Information section start

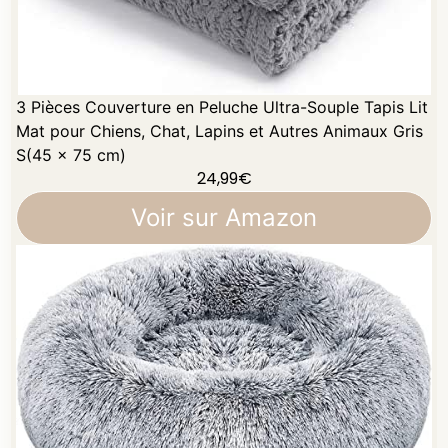
3 Pièces Couverture en Peluche Ultra-Souple Tapis Lit
Mat pour Chiens, Chat, Lapins et Autres Animaux Gris
S(45 x 75 cm)
24,99
€
Voir sur Amazon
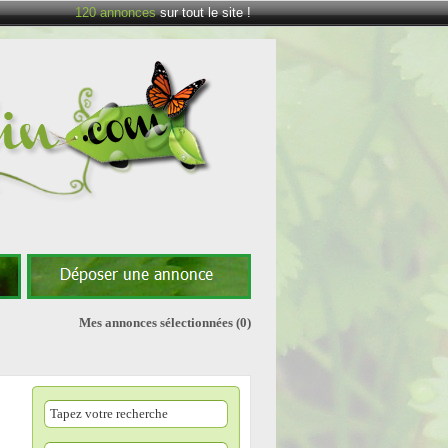
120
annonces
sur tout le site !
Mes annonces sélectionnées
(0)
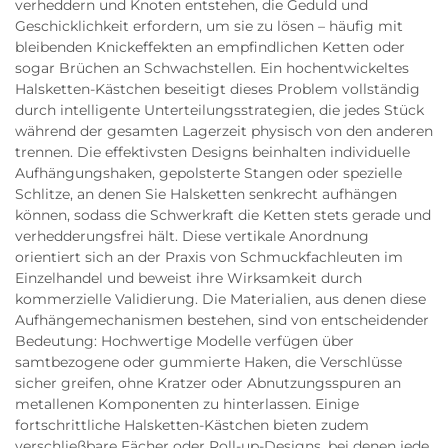
verheddern und Knoten entstehen, die Geduld und
Geschicklichkeit erfordern, um sie zu lösen – häufig mit
bleibenden Knickeffekten an empfindlichen Ketten oder
sogar Brüchen an Schwachstellen. Ein hochentwickeltes
Halsketten-Kästchen beseitigt dieses Problem vollständig
durch intelligente Unterteilungsstrategien, die jedes Stück
während der gesamten Lagerzeit physisch von den anderen
trennen. Die effektivsten Designs beinhalten individuelle
Aufhängungshaken, gepolsterte Stangen oder spezielle
Schlitze, an denen Sie Halsketten senkrecht aufhängen
können, sodass die Schwerkraft die Ketten stets gerade und
verhedderungsfrei hält. Diese vertikale Anordnung
orientiert sich an der Praxis von Schmuckfachleuten im
Einzelhandel und beweist ihre Wirksamkeit durch
kommerzielle Validierung. Die Materialien, aus denen diese
Aufhängemechanismen bestehen, sind von entscheidender
Bedeutung: Hochwertige Modelle verfügen über
samtbezogene oder gummierte Haken, die Verschlüsse
sicher greifen, ohne Kratzer oder Abnutzungsspuren an
metallenen Komponenten zu hinterlassen. Einige
fortschrittliche Halsketten-Kästchen bieten zudem
verschließbare Fächer oder Roll-up-Designs, bei denen jede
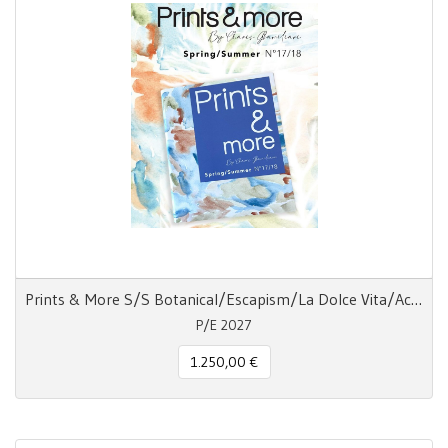
Prints & More S/S Botanical/Escapism/La Dolce Vita/Acquatic
P/E 2027
1.250,00 €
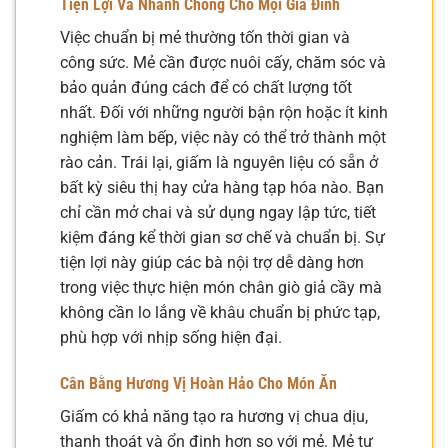
Tiện Lợi Và Nhanh Chóng Cho Mọi Gia Đình
Việc chuẩn bị mẻ thường tốn thời gian và
công sức. Mẻ cần được nuôi cấy, chăm sóc và
bảo quản đúng cách để có chất lượng tốt
nhất. Đối với những người bận rộn hoặc ít kinh
nghiệm làm bếp, việc này có thể trở thành một
rào cản. Trái lại, giấm là nguyên liệu có sẵn ở
bất kỳ siêu thị hay cửa hàng tạp hóa nào. Bạn
chỉ cần mở chai và sử dụng ngay lập tức, tiết
kiệm đáng kể thời gian sơ chế và chuẩn bị. Sự
tiện lợi này giúp các bà nội trợ dễ dàng hơn
trong việc thực hiện món chân giò giả cầy mà
không cần lo lắng về khâu chuẩn bị phức tạp,
phù hợp với nhịp sống hiện đại.
Cân Bằng Hương Vị Hoàn Hảo Cho Món Ăn
Giấm có khả năng tạo ra hương vị chua dịu,
thanh thoát và ổn định hơn so với mẻ. Mẻ tự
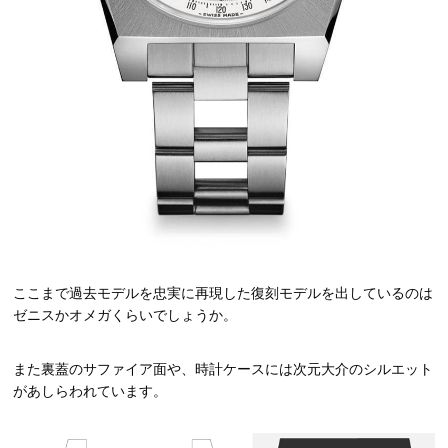
ここまで過去モデルを忠実に再現した復刻モデルを出しているのは
ゼニスかオメガくらいでしょうか。
また裏蓋のサファイア面や、時計ケースには次元大介のシルエット
があしらわれています。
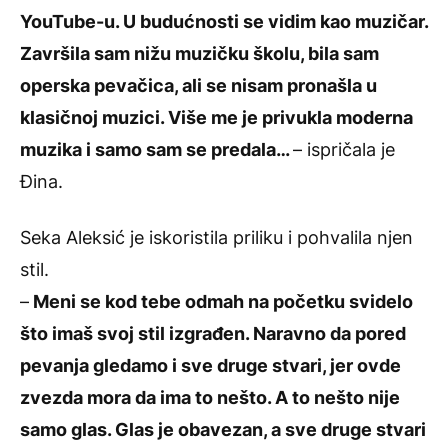
YouTube-u. U budućnosti se vidim kao muzičar.
Završila sam nižu muzičku školu, bila sam
operska pevačica, ali se nisam pronašla u
klasičnoj muzici. Više me je privukla moderna
muzika i samo sam se predala…
– ispričala je
Đina.
Seka Aleksić
je iskoristila priliku i pohvalila njen
stil.
–
Meni se kod tebe odmah na početku svidelo
što imaš svoj stil izgrađen. Naravno da pored
pevanja gledamo i sve druge stvari, jer ovde
zvezda mora da ima to nešto. A to nešto nije
samo glas. Glas je obavezan, a sve druge stvari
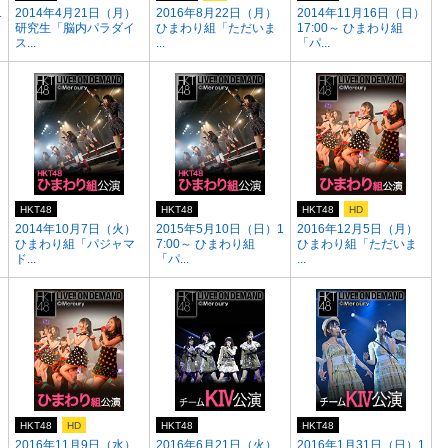
1
2014年4月21日（月）
2016年8月22日（月）
2014年11月16日（日）
研究生「脳内パラダイ
ひまわり組「ただいま
17:00～ ひまわり組
ス...
...
「パ...
HKT48
HKT48
HKT48
HD
）
2014年10月7日（火）
2015年5月10日（日）1
2016年12月5日（月）
ひまわり組「パジャマ
7:00～ ひまわり組
ひまわり組「ただいま
ド...
「パ...
...
HKT48
HD
HKT48
HKT48
）
2016年11月9日（水）
2016年6月21日（火）
2016年1月31日（日）1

Information section end

**Problem requirements**
Print only the lines from the first line of the data above through the one containing "sogar Brüchen an", exactly as they are, with pictures omitted.

**Solution for this problem**
3 Pièces Couverture en Peluche Ultra-Souple Tapis Lit
Mat pour Chiens, Chat, Lapins et Autres Animaux Gris
S(45 x 75 cm)
24,99
€
Voir sur Amazon
120
annonces
sur tout le site !
Mes annonces sélectionnées
(0)
verheddern und Knoten entstehen, die Geduld und
Geschicklichkeit erfordern, um sie zu lösen – häufig mit
bleibenden Knickeffekten an empfindlichen Ketten oder
sogar Brüchen an Schwachstellen. Ein hochentwickeltes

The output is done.